We just got back from our one week at the Cape. Well it rained for the first 2 days, then cleared up a bit. The bite off the beach was very slow. I booked a trip out of Presnells with Capt Bobby but he has took a leave of absence. We used Capt Allen Duke on Friday the 9th. Capt Allen sure put us on some fish. We limited out on the reds and released a few over 28". We also caught 2 cobia to small had to release them, a good bit of trout, as well as the normal sharks. No oil why we were there which was a blessing. Here are a few pics.


----------



## contender* (Jul 10, 2010)

Nice catch.. Did ya'll camp??


----------



## Timbo 66 (Jul 10, 2010)

No sir we rented a house on the cape.


----------



## Gunnar75 (Jul 11, 2010)

*Very nice!*

My wife and I have been going down there twice a year for the past 7 years.  I've never hired a charter but i've been thinking about it.  I usually take my yak.  Nice fish..


----------



## contender* (Jul 11, 2010)

Timbo 66 said:


> No sir we rented a house on the cape.



K, thanks. I've been looking for info on camping down there. Maybe try it next year...


----------



## gtparts (Jul 11, 2010)

Jeff Phillips is/was down their and his pics of the beach are gorgeous...... clean white sand and blue-green water. Think he picked up where ya'll left off.


----------



## bigtall (Jul 11, 2010)

I just got back from Mexico Beach yesterday. Spent the week on the beach looking across the bay at the cape. It was a great week with near perfect conditions. My fishing was limited to the beach.

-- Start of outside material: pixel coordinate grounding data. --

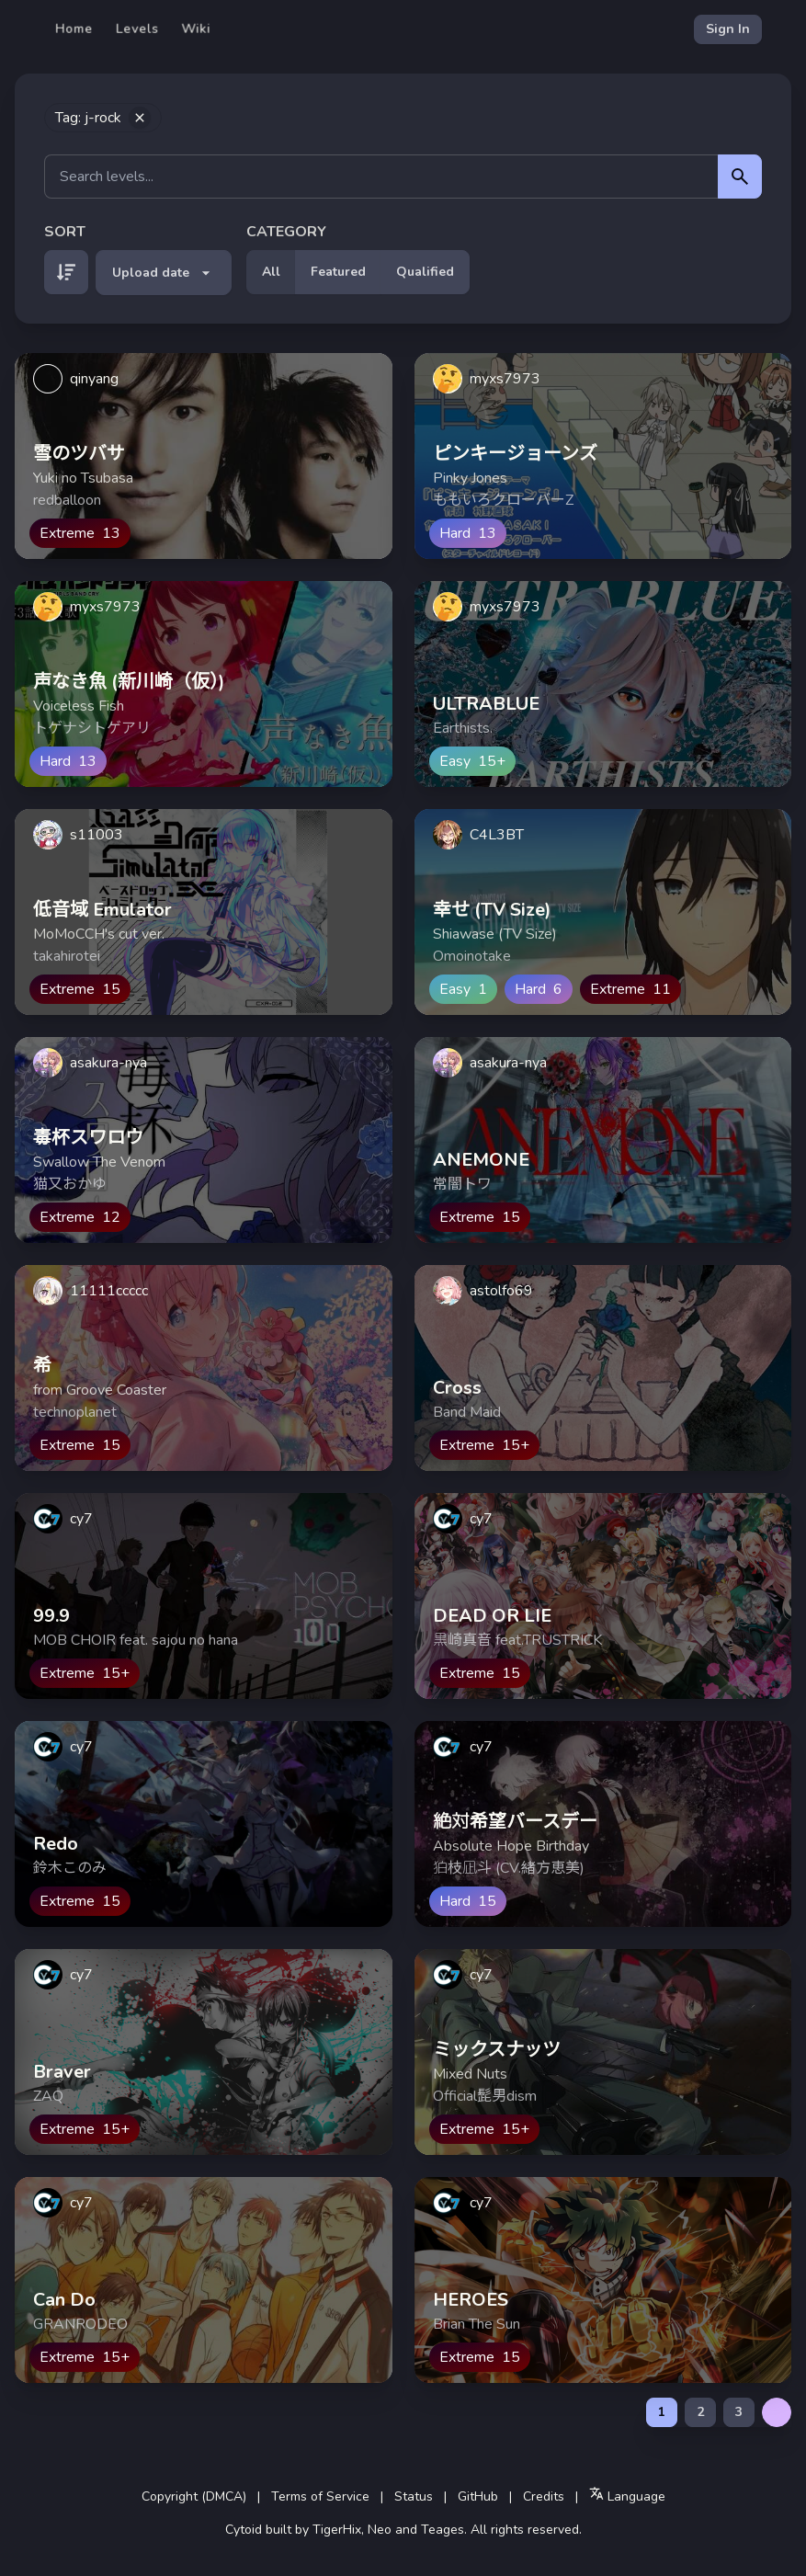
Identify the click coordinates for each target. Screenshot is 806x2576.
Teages (442, 2529)
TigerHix (336, 2529)
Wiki (196, 29)
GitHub (478, 2496)
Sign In (728, 29)
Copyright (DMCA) (194, 2496)
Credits (543, 2496)
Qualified (425, 271)
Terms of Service (320, 2496)
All (271, 271)
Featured (338, 271)
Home (74, 29)
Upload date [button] (163, 273)
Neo (380, 2529)
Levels (137, 29)
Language (627, 2495)
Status (413, 2496)
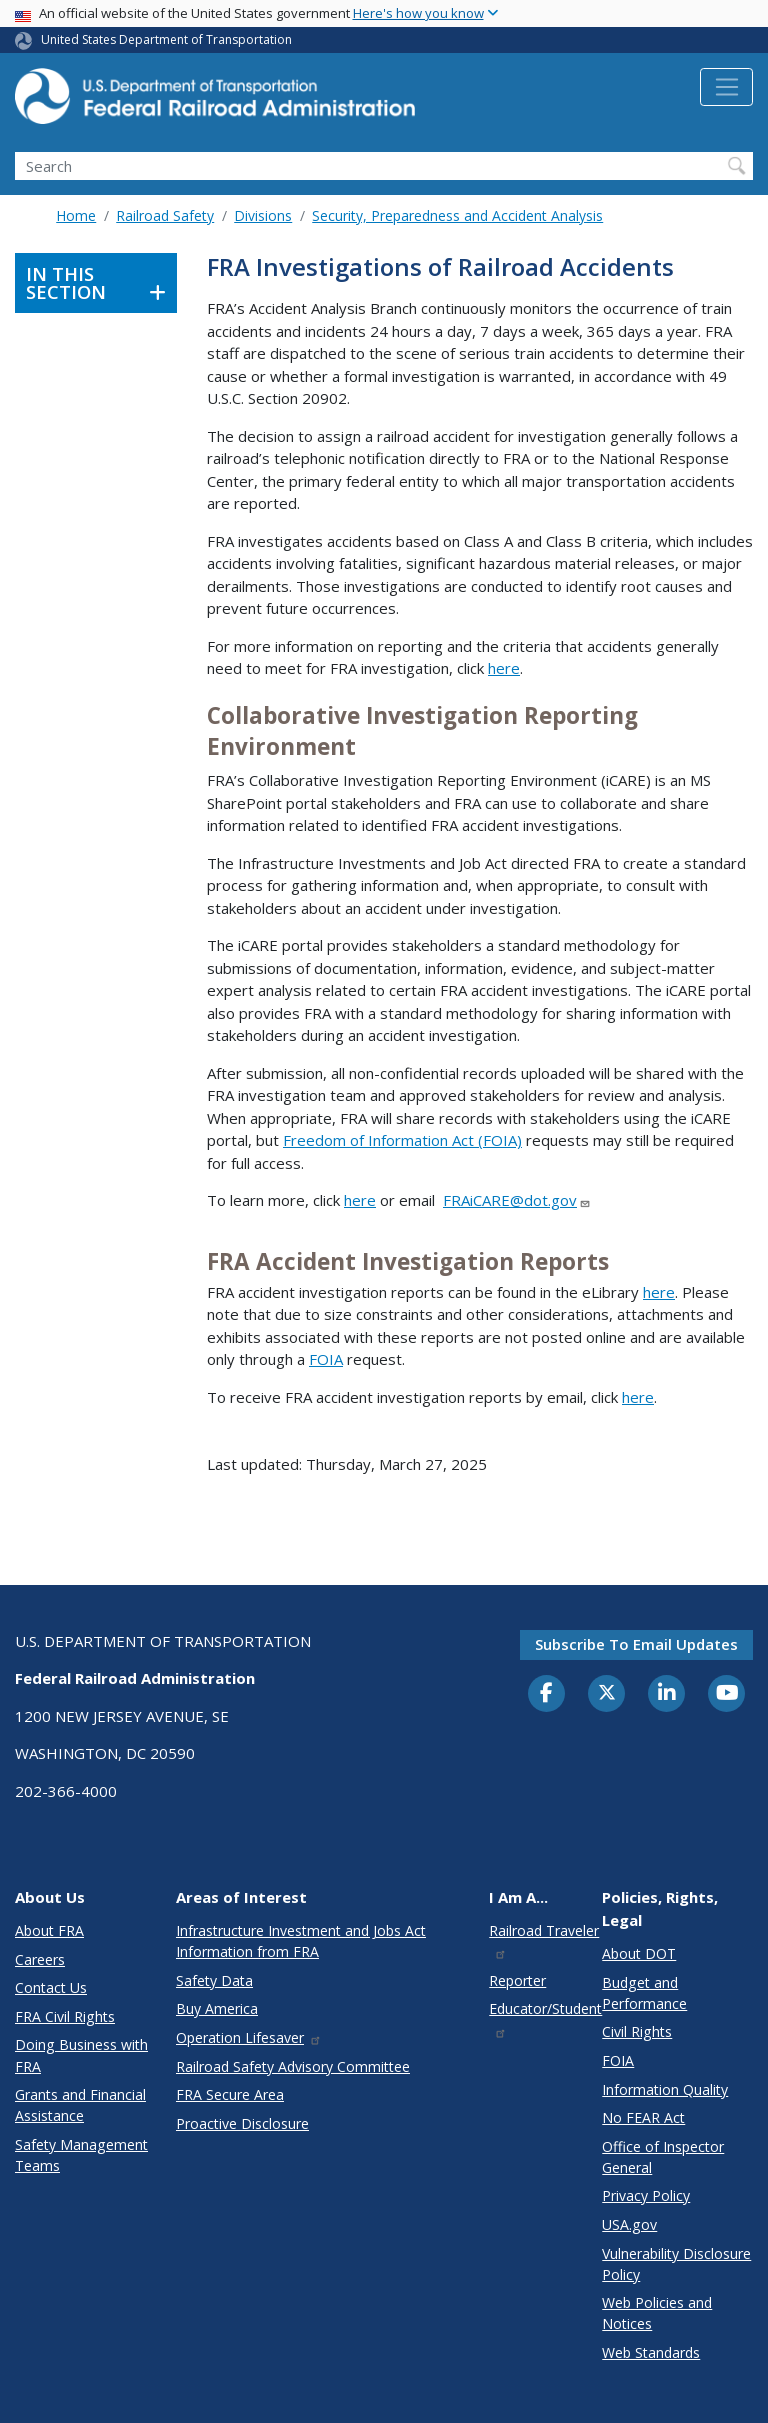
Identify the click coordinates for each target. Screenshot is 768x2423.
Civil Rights (637, 2031)
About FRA (49, 1930)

The first few days were filled with cat after cat, but thursday and friday saw several pompano, whiting, and I caught two remoras. I will post a pic of the latter as soon as I can. Very odd little fish.


----------



## Timbo 66 (Jul 11, 2010)

The weather was alot better starting on last wednesday thru saturday. Just hate to come home.


----------